START Source material

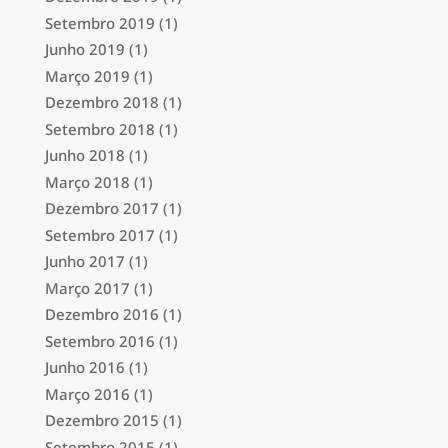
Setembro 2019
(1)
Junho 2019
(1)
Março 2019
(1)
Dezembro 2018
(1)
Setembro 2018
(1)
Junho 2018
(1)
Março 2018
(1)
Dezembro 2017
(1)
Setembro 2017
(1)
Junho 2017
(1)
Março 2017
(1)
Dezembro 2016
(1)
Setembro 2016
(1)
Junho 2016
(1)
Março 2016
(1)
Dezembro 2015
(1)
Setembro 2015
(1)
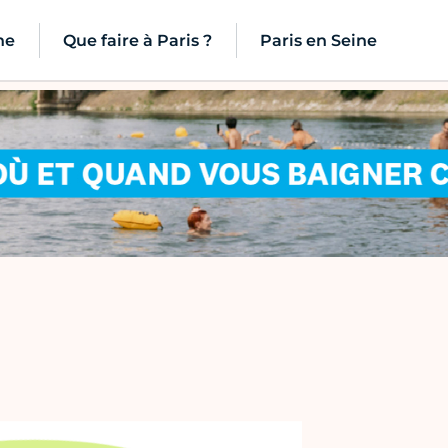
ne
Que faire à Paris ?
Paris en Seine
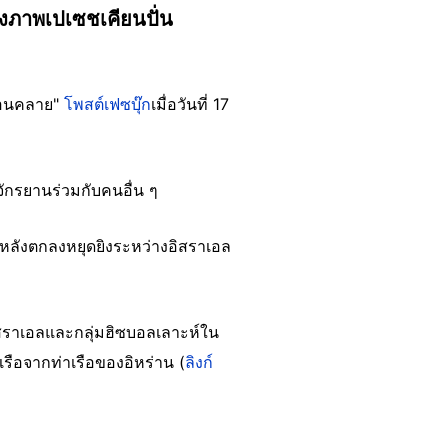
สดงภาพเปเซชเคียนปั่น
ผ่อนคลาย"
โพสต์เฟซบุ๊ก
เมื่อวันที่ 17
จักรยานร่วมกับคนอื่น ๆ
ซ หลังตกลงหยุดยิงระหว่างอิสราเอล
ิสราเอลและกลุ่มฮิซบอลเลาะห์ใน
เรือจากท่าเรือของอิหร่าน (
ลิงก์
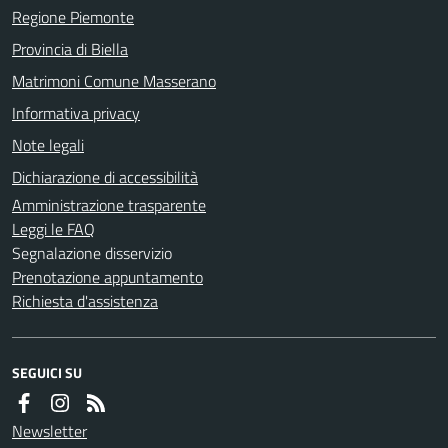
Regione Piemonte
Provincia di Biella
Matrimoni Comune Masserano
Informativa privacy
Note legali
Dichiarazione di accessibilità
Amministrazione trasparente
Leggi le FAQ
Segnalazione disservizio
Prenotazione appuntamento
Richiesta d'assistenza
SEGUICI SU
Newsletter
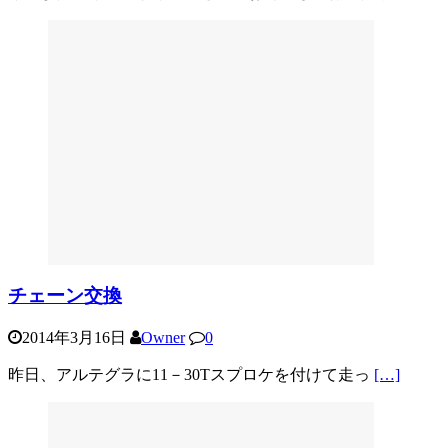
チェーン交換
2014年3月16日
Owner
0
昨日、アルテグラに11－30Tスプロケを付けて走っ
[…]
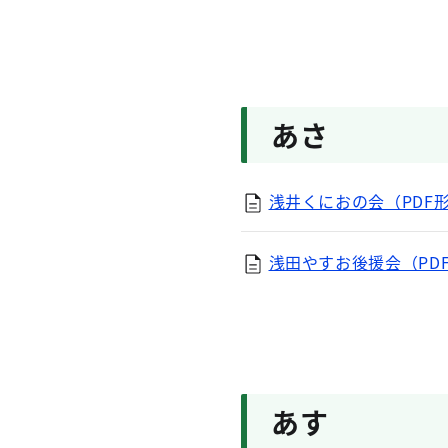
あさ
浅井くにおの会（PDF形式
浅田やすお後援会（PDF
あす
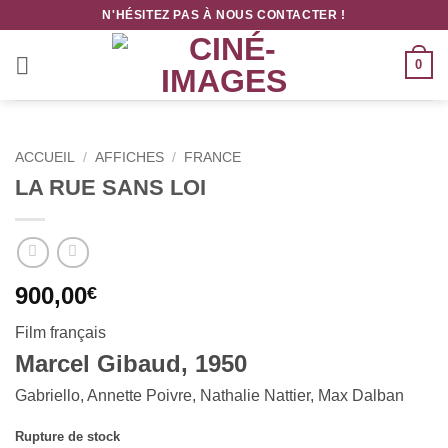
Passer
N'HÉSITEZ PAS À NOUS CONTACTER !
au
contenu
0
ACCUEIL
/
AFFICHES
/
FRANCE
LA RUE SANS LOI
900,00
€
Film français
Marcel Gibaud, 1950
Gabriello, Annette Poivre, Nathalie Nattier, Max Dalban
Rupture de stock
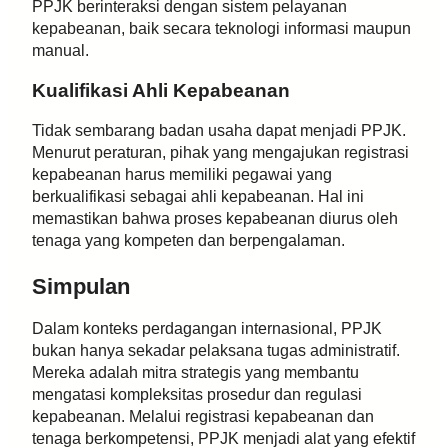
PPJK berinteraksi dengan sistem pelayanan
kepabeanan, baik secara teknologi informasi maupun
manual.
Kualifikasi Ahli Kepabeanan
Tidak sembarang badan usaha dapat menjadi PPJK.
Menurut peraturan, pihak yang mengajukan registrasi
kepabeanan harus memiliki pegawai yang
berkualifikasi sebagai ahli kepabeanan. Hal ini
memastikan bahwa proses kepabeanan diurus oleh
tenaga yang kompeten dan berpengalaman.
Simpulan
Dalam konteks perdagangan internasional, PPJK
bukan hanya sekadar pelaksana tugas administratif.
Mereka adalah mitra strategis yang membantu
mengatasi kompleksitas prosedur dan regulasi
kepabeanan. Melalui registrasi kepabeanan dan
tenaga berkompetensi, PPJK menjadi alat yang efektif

END Source material
START Source material

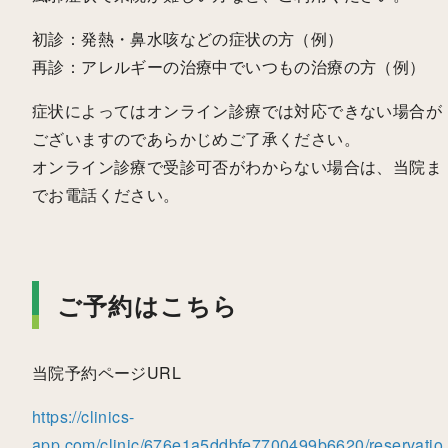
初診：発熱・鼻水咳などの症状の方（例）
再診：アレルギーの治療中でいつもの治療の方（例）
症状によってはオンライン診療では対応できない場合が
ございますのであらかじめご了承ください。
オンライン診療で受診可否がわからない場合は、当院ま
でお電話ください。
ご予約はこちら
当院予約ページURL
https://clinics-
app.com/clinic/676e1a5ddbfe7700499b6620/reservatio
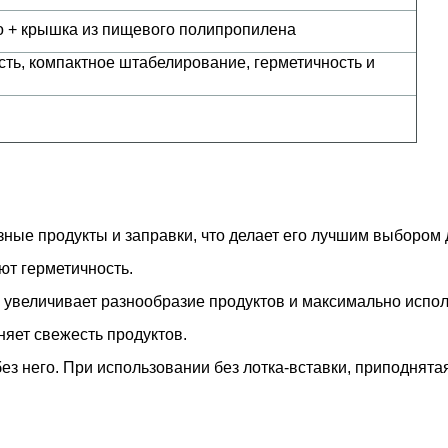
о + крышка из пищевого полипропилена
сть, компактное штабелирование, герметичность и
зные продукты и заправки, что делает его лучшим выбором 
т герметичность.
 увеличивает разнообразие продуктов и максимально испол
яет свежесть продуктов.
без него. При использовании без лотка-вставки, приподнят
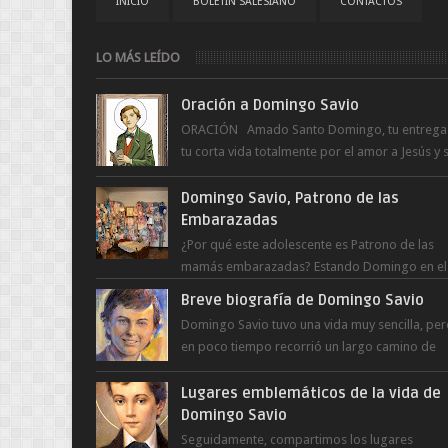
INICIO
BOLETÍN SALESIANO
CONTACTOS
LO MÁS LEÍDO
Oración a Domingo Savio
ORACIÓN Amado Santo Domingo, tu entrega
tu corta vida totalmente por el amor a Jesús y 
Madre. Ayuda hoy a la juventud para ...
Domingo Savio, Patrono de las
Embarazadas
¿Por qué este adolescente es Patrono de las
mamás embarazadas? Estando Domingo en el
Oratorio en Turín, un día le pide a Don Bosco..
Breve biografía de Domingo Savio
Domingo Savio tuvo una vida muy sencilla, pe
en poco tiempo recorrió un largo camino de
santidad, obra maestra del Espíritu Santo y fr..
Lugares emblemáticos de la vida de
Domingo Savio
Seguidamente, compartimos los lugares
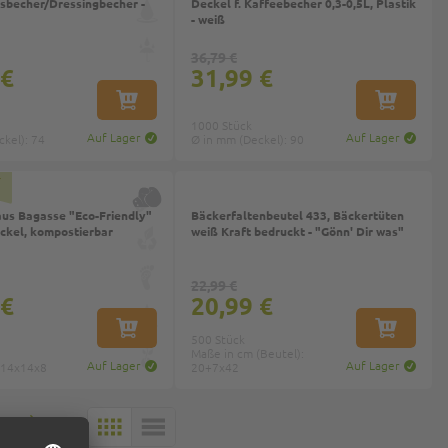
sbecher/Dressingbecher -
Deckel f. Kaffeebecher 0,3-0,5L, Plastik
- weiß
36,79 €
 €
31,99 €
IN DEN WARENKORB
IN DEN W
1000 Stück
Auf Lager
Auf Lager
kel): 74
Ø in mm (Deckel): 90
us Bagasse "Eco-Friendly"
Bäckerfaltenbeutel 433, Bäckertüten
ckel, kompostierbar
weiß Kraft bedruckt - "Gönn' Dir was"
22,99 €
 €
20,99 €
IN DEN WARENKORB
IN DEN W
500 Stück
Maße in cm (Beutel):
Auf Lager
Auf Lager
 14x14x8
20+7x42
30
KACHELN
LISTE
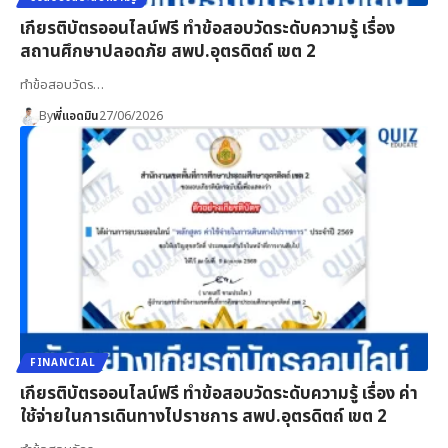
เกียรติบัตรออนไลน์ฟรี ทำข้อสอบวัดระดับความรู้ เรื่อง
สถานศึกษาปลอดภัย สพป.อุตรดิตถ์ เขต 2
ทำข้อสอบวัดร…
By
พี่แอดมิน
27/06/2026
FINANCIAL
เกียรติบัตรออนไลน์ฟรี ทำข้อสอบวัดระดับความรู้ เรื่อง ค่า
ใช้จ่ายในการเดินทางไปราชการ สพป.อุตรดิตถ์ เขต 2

END Source material

## Task description
Lines with "Dezembro": return each one from the data above.

## Written solution
Dezembro 2018
Dezembro 2017
Dezembro 2016
Dezembro 2015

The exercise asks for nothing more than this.